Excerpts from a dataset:
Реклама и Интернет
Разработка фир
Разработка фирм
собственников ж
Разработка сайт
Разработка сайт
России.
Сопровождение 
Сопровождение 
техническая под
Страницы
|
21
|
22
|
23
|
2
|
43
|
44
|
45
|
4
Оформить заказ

▶ Instructions for the task: Wherever the word "Разработка" appears in a line of the records, count that line. Say how many there are, with no other words.

▶ Solution to this task: 4